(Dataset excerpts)
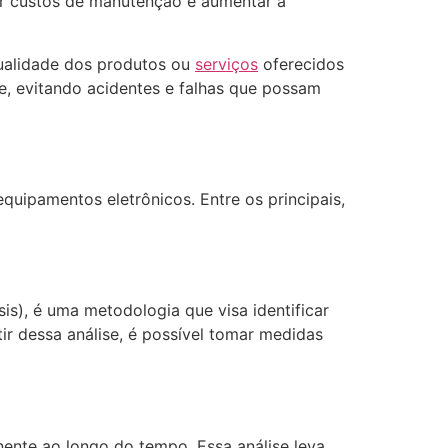
ir custos de manutenção e aumentar a
qualidade dos produtos ou
serviços
oferecidos
e, evitando acidentes e falhas que possam
uipamentos eletrônicos. Entre os principais,
is), é uma metodologia que visa identificar
r dessa análise, é possível tomar medidas
nente ao longo do tempo. Essa análise leva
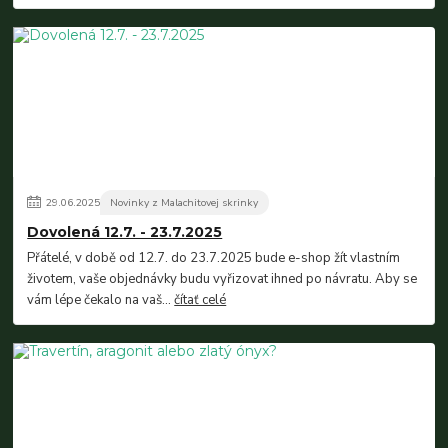
29
.
06
.
2025
Novinky z Malachitovej skrinky
Dovolená 12.7. - 23.7.2025
Přátelé, v době od 12.7. do 23.7.2025 bude e-shop žít vlastním
životem, vaše objednávky budu vyřizovat ihned po návratu. Aby se
vám lépe čekalo na vaš...
čítať celé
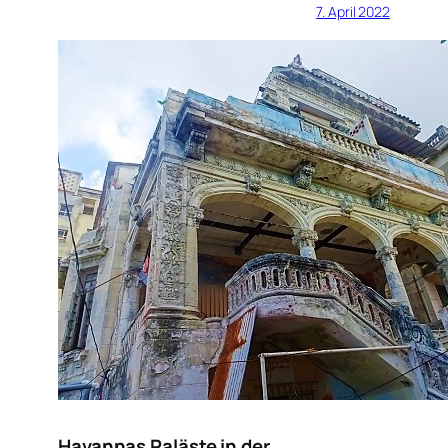
7. April 2022
Havannas Paläste in der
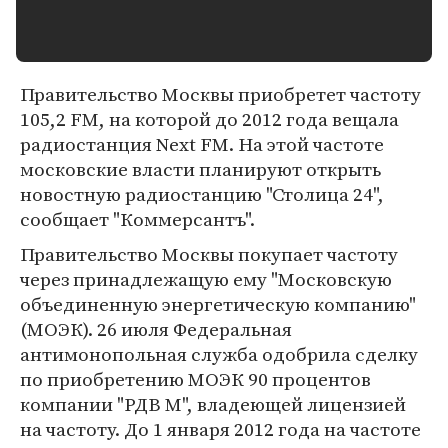
Правительство Москвы приобретет частоту
105,2 FM, на которой до 2012 года вещала
радиостанция Next FM. На этой частоте
московские власти планируют открыть
новостную радиостанцию "Столица 24",
сообщает "Коммерсантъ".
Правительство Москвы покупает частоту
через принадлежащую ему "Московскую
объединенную энергетическую компанию"
(МОЭК). 26 июля Федеральная
антимонопольная служба одобрила сделку
по приобретению МОЭК 90 процентов
компании "РДВ М", владеющей лицензией
на частоту. До 1 января 2012 года на частоте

TASK STATEMENT: Give the entries again exactly. Pictures stay out.

EXERCISE ANSWER:
ir custos de manutenção e aumentar a
qualidade dos produtos ou
serviços
oferecidos
e, evitando acidentes e falhas que possam
uipamentos eletrônicos. Entre os principais,
is), é uma metodologia que visa identificar
r dessa análise, é possível tomar medidas
nente ao longo do tempo. Essa análise leva
29
.
06
.
2025
Novinky z Malachitovej skrinky
Dovolená 12.7. - 23.7.2025
Přátelé, v době od 12.7. do 23.7.2025 bude e-shop žít vlastním
životem, vaše objednávky budu vyřizovat ihned po návratu. Aby se
vám lépe čekalo na vaš...
čítať celé
7. April 2022
Havannas Paläste in der
Правительство Москвы приобретет частоту
105,2 FM, на которой до 2012 года вещала
радиостанция Next FM. На этой частоте
московские власти планируют открыть
новостную радиостанцию "Столица 24",
сообщает "Коммерсантъ".
Правительство Москвы покупает частоту
через принадлежащую ему "Московскую
объединенную энергетическую компанию"
(МОЭК). 26 июля Федеральная
антимонопольная служба одобрила сделку
по приобретению МОЭК 90 процентов
компании "РДВ М", владеющей лицензией
на частоту. До 1 января 2012 года на частоте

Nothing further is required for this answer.